__REQUIRED ACTION__
Retype the listing below line for line, but only from the line with "Fanpage SEAMI" down to the line with "нейролептиками, транк", inclusive. Pictures stay out.

=== Section Start ===

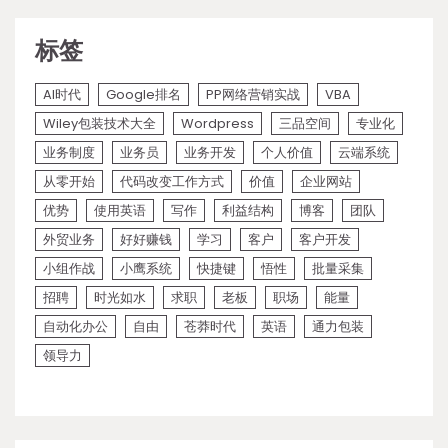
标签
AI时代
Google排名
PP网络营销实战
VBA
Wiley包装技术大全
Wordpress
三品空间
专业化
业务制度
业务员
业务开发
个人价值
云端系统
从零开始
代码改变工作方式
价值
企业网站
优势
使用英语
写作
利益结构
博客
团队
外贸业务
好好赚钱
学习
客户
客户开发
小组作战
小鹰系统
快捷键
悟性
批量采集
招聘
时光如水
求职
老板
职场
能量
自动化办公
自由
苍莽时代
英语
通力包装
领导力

=== Section End ===
=== Section Start ===

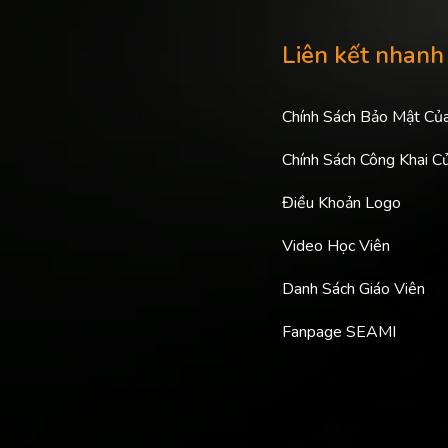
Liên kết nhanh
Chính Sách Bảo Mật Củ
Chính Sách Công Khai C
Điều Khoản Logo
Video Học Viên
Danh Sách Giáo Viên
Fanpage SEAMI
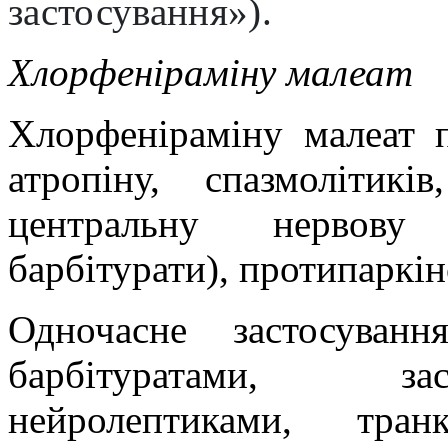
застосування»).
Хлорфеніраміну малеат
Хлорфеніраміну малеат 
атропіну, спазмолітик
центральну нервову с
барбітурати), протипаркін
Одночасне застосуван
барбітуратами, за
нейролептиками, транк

=== Section End ===
=== Section Start ===

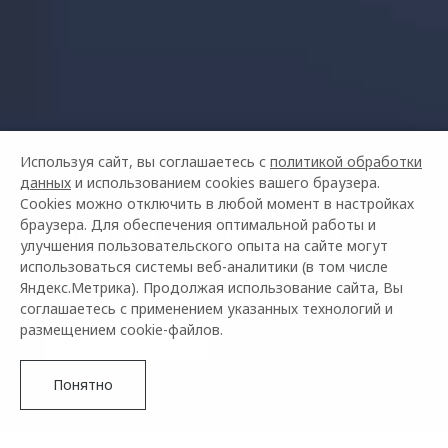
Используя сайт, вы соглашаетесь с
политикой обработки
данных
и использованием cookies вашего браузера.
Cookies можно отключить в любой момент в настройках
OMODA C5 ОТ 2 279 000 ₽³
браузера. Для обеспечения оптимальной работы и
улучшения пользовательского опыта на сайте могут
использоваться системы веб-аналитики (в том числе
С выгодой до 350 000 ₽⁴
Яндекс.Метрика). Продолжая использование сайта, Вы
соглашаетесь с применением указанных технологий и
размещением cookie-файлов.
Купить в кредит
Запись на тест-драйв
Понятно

=== Section End ===

__TASK ANSWER__
Fanpage SEAMI
застосування»).
Хлорфеніраміну малеат
Хлорфеніраміну малеат 
атропіну, спазмолітик
центральну нервову с
барбітурати), протипаркін
Одночасне застосуван
барбітуратами, за
нейролептиками, транк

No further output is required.